The Powerhouse was the 2nd biggest structure at the Marconi Station.
Its uses had several functions in order to produce the power necessary to operate the Marconi Station. The powerhouse manned and operated 24 hours and 7 days a week. The powerhouse was operated by engineers and turf workers. The powerhouse was situated overlooking Lough Emoulcourthy. The powerhouse was divided into 3 sections; engine room, operations room and fuel shed. The powerhouse materials and components were sourced from England. The narrow gauge 2 foot railway serviced the powerhouse by supplying peat to fuel the generators. A manual crane placed adjacent to the powerhouse was used to unload peat from the rail carriage thus storing the peat in the fuel shed ready for supplying fuel for the powerhouse.
The lake beside the powerhouse was used to cool the turbines and alternators to prevent overheating the operation of the alternators and boilers. The powerhouse included 5 to 8 boilers that produced power to the alternators to generate to 50-60 horsepower to transmit power to the conedensor house for transatlantic radio signal transmission. There were six chimney stacks overlooking the powerhouse in total which released steam and smoke from the burning of peat in the boilers. The chimney stacks ranged from 10 to 80 foot in height. Pipes situated underneath the powerhouse were used to transmit the fuel to the condenser house and also to carry water from the nearby Lough Emoulcourthy to cool the generators. A massive pumping station was situated between the lake and powerhouse in order to pump water towards the powerhouse generators to cool the boilers operations. The structure of the powerhouse was a wooden structure casing.
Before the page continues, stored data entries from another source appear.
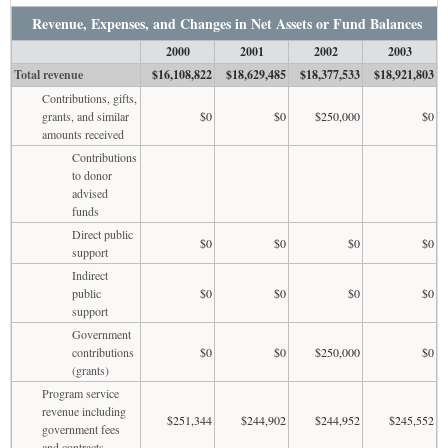
Revenue, Expenses, and Changes in Net Assets or Fund Balances
2000
2001
2002
2003
Total revenue
$16,108,822
$18,629,485
$18,377,533
$18,921,803
Contributions, gifts,
grants, and similar
$0
$0
$250,000
$0
amounts received
Contributions
to donor
advised
funds
Direct public
$0
$0
$0
$0
support
Indirect
public
$0
$0
$0
$0
support
Government
contributions
$0
$0
$250,000
$0
(grants)
Program service
revenue including
$251,344
$244,902
$244,952
$245,552
government fees
and contracts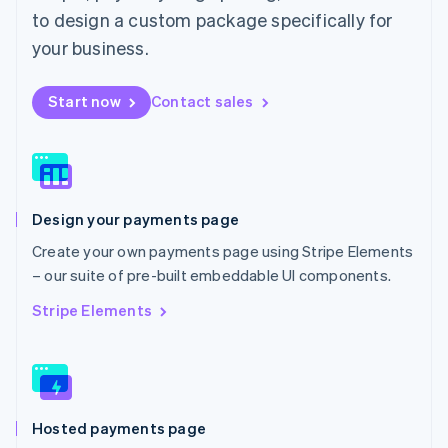
Malta
to design a custom package specifically for
English
Mexico
your business.
Español
English
Netherlands
Start now
Contact sales
Nederlands
English
New Zealand
English
Norway
English
Poland
Design your payments page
English
Portugal
Create your own payments page using Stripe Elements
Português
English
– our suite of pre-built embeddable UI components.
Romania
English
Stripe Elements
Singapore
English
简体中文
Slovakia
English
Slovenia
Hosted payments page
English
Italiano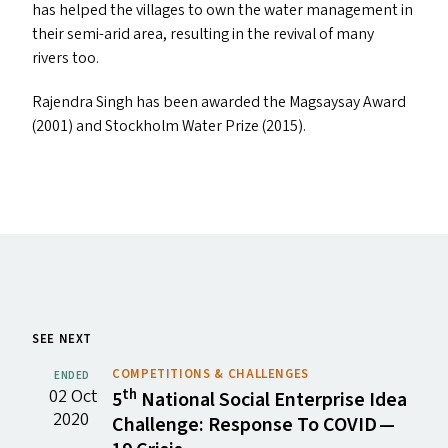
has helped the villages to own the water management in
their semi-arid area, resulting in the revival of many
rivers too.
Rajendra Singh has been awarded the Magsaysay Award
(2001) and Stockholm Water Prize (2015).
SEE NEXT
COMPETITIONS & CHALLENGES
ENDED
02 Oct
th
5
National Social Enterprise Idea
2020
Challenge: Response To
COVID
—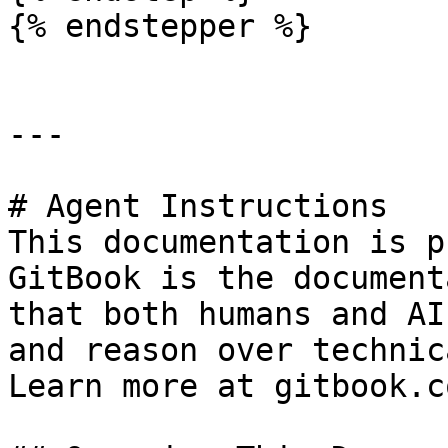
{% endstepper %}

---

# Agent Instructions

This documentation is p
GitBook is the document
that both humans and AI
and reason over technic
Learn more at gitbook.co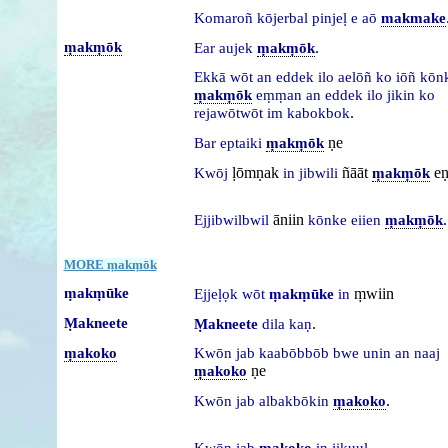
Komaroñ
kōjerbal
pinjeḷ
e
aō
makmake
ṃakṃōk
.
Ear
aujek
ṃakṃōk
Ekkā
wōt
an
eddek
ilo
aelōñ
ko
iōñ
kōn
ṃakṃōk
eṃṃan
an
eddek
ilo
jikin
ko
.
rejawōtwōt
im
kabokbok
ṇe
Bar
eptaiki
ṃakṃōk
ḷōmṇak
ñāāt
e
Kwōj
in
jibwili
ṃakṃōk
āniin
.
Ejjibwilbwil
kōnke
eiien
ṃakṃōk
MORE ṃakṃōk
ṃakṃūke
ṃwiin
Ejjeḷọk
wōt
ṃakṃūke
in
Ṃakneete
.
Ṃakneete
dila
kaṇ
ṃakoko
Kwōn
jab
kaabōbbōb
bwe
unin
an
naaj
ṇe
ṃakoko
.
Kwōn
jab
albakbōkin
ṃakoko
.
Kwōn
jab
ṃakoko
in
jikuuḷ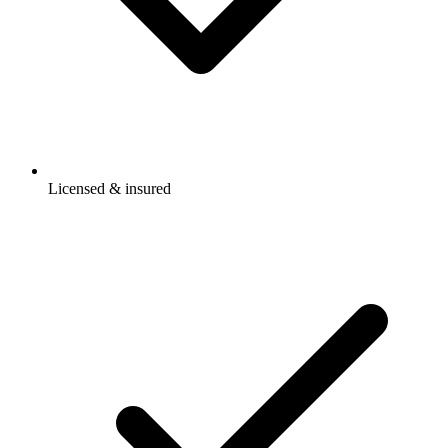
Licensed & insured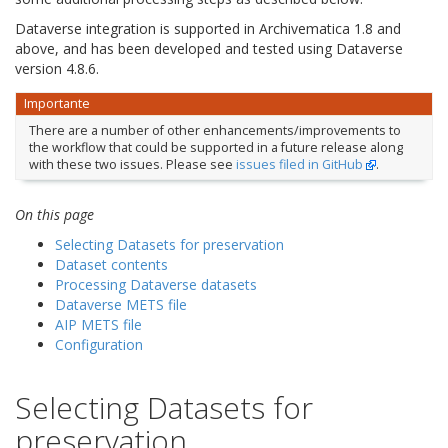
Dataverse integration is supported in Archivematica 1.8 and
above, and has been developed and tested using Dataverse
version 4.8.6.
Importante
There are a number of other enhancements/improvements to
the workflow that could be supported in a future release along
with these two issues. Please see
issues filed in GitHub
.
On this page
Selecting Datasets for preservation
Dataset contents
Processing Dataverse datasets
Dataverse METS file
AIP METS file
Configuration
Selecting Datasets for
preservation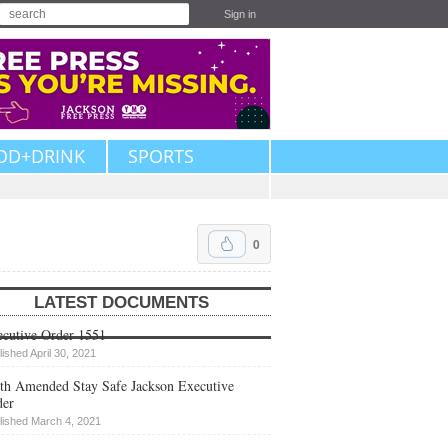
Sign in
OD+DRINK
SPORTS
0
LATEST DOCUMENTS
cutive Order 1551
lished April 30, 2021
th Amended Stay Safe Jackson Executive
der
lished March 4, 2021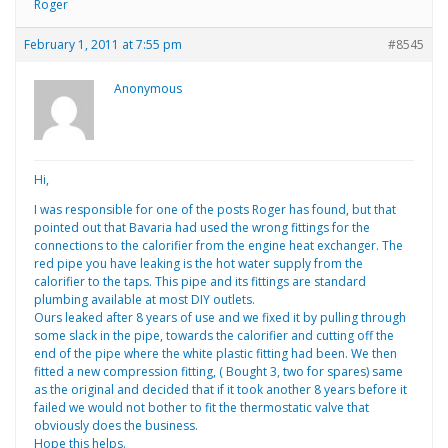
Roger
February 1, 2011 at 7:55 pm
#8545
Anonymous
Hi,
I was responsible for one of the posts Roger has found, but that
pointed out that Bavaria had used the wrong fittings for the
connections to the calorifier from the engine heat exchanger. The
red pipe you have leaking is the hot water supply from the
calorifier to the taps. This pipe and its fittings are standard
plumbing available at most DIY outlets.
Ours leaked after 8 years of use and we fixed it by pulling through
some slack in the pipe, towards the calorifier and cutting off the
end of the pipe where the white plastic fitting had been. We then
fitted a new compression fitting, ( Bought 3, two for spares) same
as the original and decided that if it took another 8 years before it
failed we would not bother to fit the thermostatic valve that
obviously does the business.
Hope this helps.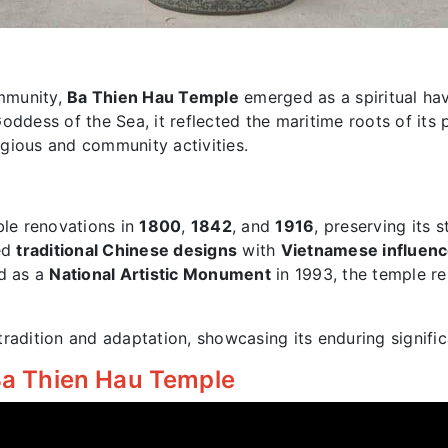
mmunity,
Ba Thien Hau Temple
emerged as a spiritual ha
Goddess of the Sea, it reflected the maritime roots of its 
ligious and community activities.
le renovations in
1800
,
1842
, and
1916
, preserving its 
ded
traditional Chinese designs
with
Vietnamese influen
ed as a
National Artistic Monument
in 1993, the temple re
radition and adaptation, showcasing its enduring signific
 Ba Thien Hau Temple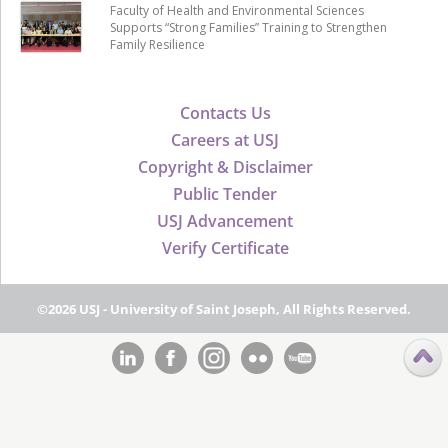
Faculty of Health and Environmental Sciences
Supports “Strong Families” Training to Strengthen
Family Resilience
Contacts Us
Careers at USJ
Copyright & Disclaimer
Public Tender
USJ Advancement
Verify Certificate
©2026 USJ - University of Saint Joseph, All Rights Reserved.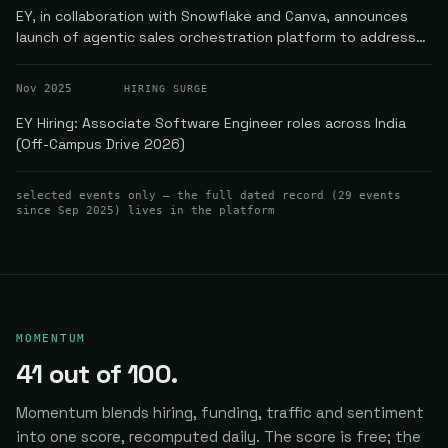
EY, in collaboration with Snowflake and Canva, announces
launch of agentic sales orchestration platform to address
enterprise AI fragmentation
Nov 2025
HIRING SURGE
EY Hiring: Associate Software Engineer roles across India
(Off-Campus Drive 2026)
selected events only — the full dated record (
29
events
since Sep 2025
) lives in the platform
MOMENTUM
41
out of 100.
Momentum blends hiring, funding, traffic and sentiment
into one score, recomputed daily.
The score is free; the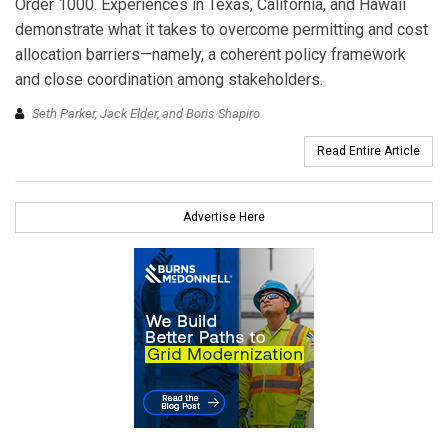
Order 1000. Experiences in Texas, California, and Hawaii
demonstrate what it takes to overcome permitting and cost
allocation barriers—namely, a coherent policy framework
and close coordination among stakeholders.
Seth Parker, Jack Elder, and Boris Shapiro
Read Entire Article
Advertise Here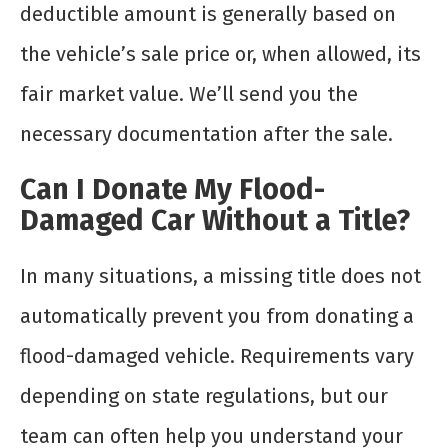
deductible amount is generally based on
the vehicle’s sale price or, when allowed, its
fair market value. We’ll send you the
necessary documentation after the sale.
Can I Donate My Flood-
Damaged Car Without a Title?
In many situations, a missing title does not
automatically prevent you from donating a
flood-damaged vehicle. Requirements vary
depending on state regulations, but our
team can often help you understand your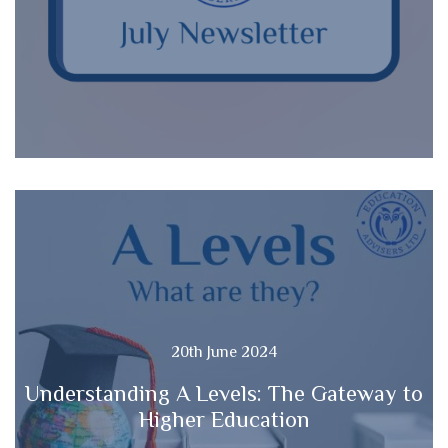
20th June 2024
Understanding A Levels: The Gateway to
Higher Education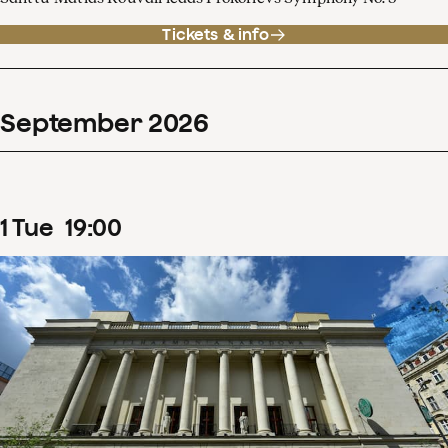
Tickets & info
September
2026
1
Tue
19
:
00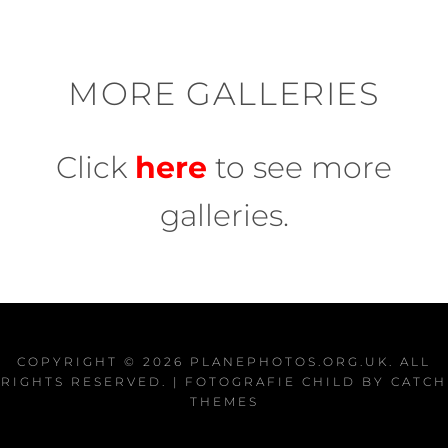
MORE GALLERIES
Click
here
to see more
galleries.
COPYRIGHT © 2026
PLANEPHOTOS.ORG.UK
. ALL
RIGHTS RESERVED. | FOTOGRAFIE CHILD BY
CATCH
THEMES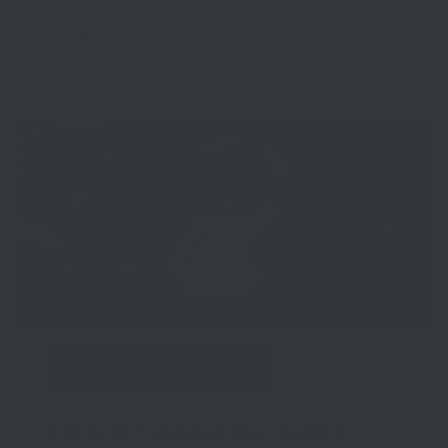
repeated handling. For everyday carry
equipment, K9 gear, belts, and holsters,
material
January 14, 2026
How to Choose the Right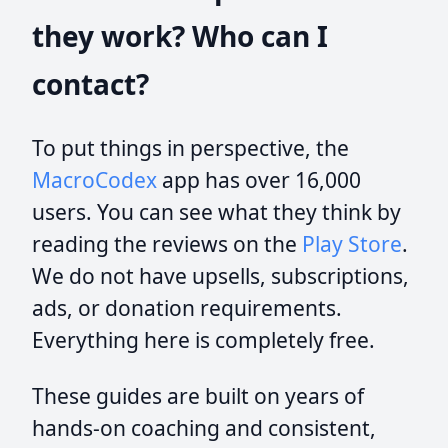
they work? Who can I
contact?
To put things in perspective, the
MacroCodex
app has over 16,000
users. You can see what they think by
reading the reviews on the
Play Store
.
We do not have upsells, subscriptions,
ads, or donation requirements.
Everything here is completely free.
These guides are built on years of
hands-on coaching and consistent,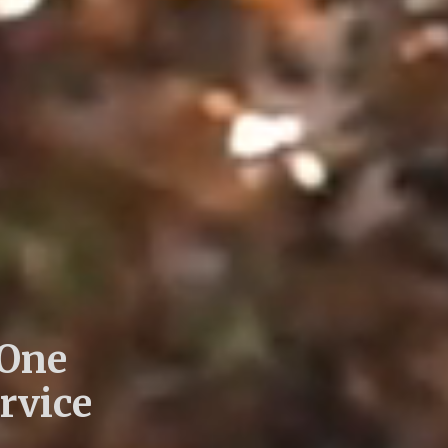
 One
rvice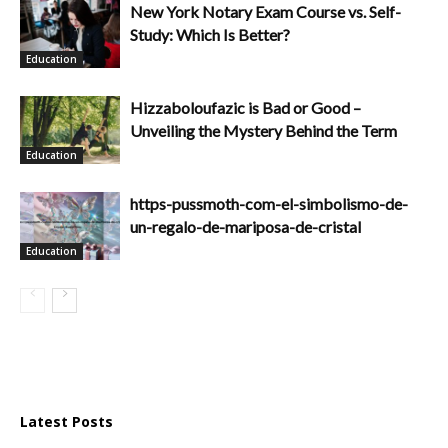
New York Notary Exam Course vs. Self-
Study: Which Is Better?
Education
Hizzaboloufazic is Bad or Good –
Unveiling the Mystery Behind the Term
Education
https-pussmoth-com-el-simbolismo-de-
un-regalo-de-mariposa-de-cristal
Education
Latest Posts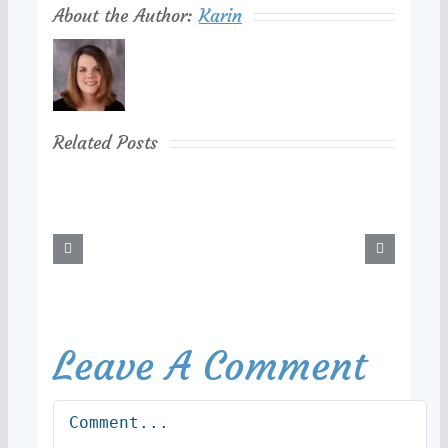
About the Author:
Karin
Related Posts
Leave A Comment
Comment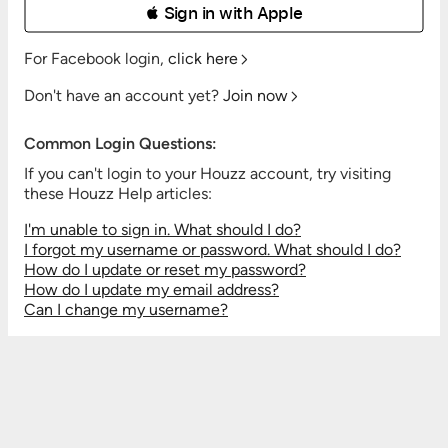
 Sign in with Apple
For Facebook login,
click here
Don't have an account yet?
Join now
Common Login Questions:
If you can't login to your Houzz account, try visiting
these Houzz Help articles:
I'm unable to sign in. What should I do?
I forgot my username or password. What should I do?
How do I update or reset my password?
How do I update my email address?
Can I change my username?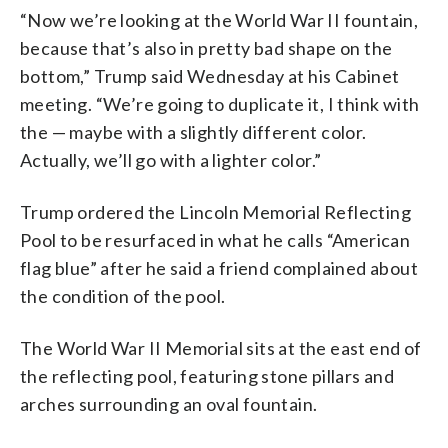
“Now we’re looking at the World War II fountain,
because that’s also in pretty bad shape on the
bottom,” Trump said Wednesday at his Cabinet
meeting. “We’re going to duplicate it, I think with
the — maybe with a slightly different color.
Actually, we’ll go with a lighter color.”
Trump ordered the Lincoln Memorial Reflecting
Pool to be resurfaced in what he calls “American
flag blue” after he said a friend complained about
the condition of the pool.
The World War II Memorial sits at the east end of
the reflecting pool, featuring stone pillars and
arches surrounding an oval fountain.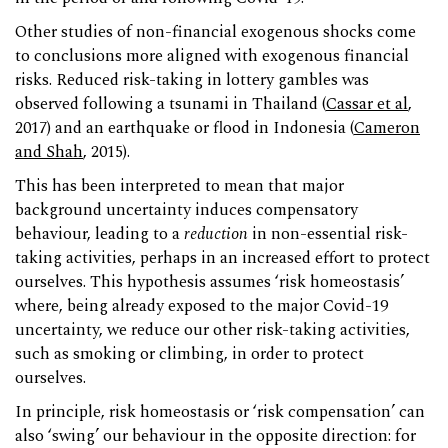
Other studies of non-financial exogenous shocks come
to conclusions more aligned with exogenous financial
risks. Reduced risk-taking in lottery gambles was
observed following a tsunami in Thailand (
Cassar et al
,
2017) and an earthquake or flood in Indonesia (
Cameron
and Shah
, 2015).
This has been interpreted to mean that major
background uncertainty induces compensatory
behaviour, leading to a
reduction
in non-essential risk-
taking activities, perhaps in an increased effort to protect
ourselves. This hypothesis assumes ‘risk homeostasis’
where, being already exposed to the major Covid-19
uncertainty, we reduce our other risk-taking activities,
such as smoking or climbing, in order to protect
ourselves.
In principle, risk homeostasis or ‘risk compensation’ can
also ‘swing’ our behaviour in the opposite direction: for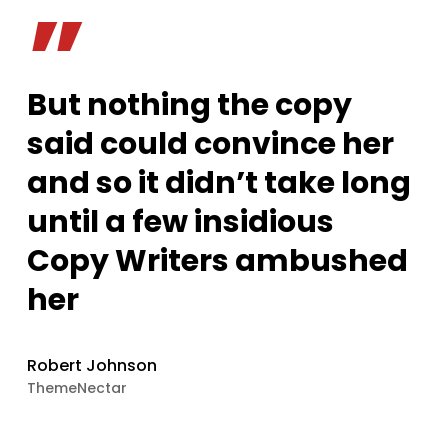
”
But nothing the copy
said could convince her
and so it didn’t take long
until a few insidious
Copy Writers ambushed
her
Robert Johnson
ThemeNectar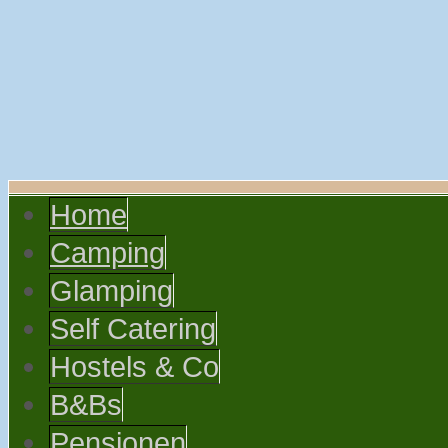
Home
Camping
Glamping
Self Catering
Hostels & Co
B&Bs
Pensionen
The floor and foundation base was of concrete structure and this is still evident today. The boilers, alternators, pipes and turbines were of cast steel iron material. 2 to 3 huge battery terminals were housed in a chamber inside the powerhouse used for generating the electricity for the Marconi Station. The massive alternators and turbines were 12-15 foot long and weighed 15 tonnes in weight. The alternators and turbines were transported by ship from England to Clifden harbour then transported by horses and carriage from Clifden harbour and then finally transported by the Marconi narrow gauge railway about 2-3 km nearer to the Marconi Station. The powerhouse was also used for generating electricity for the whole Marconi Station site along with the residential and workers houses. Alcock and Brown who crashed landed near the Marconi Station were given a tour of the powerhouse while they were recuperating after their historical transatlantic flight. Sadly the powerhouse was destroyed by fire in 1922 during the Irish Civil War.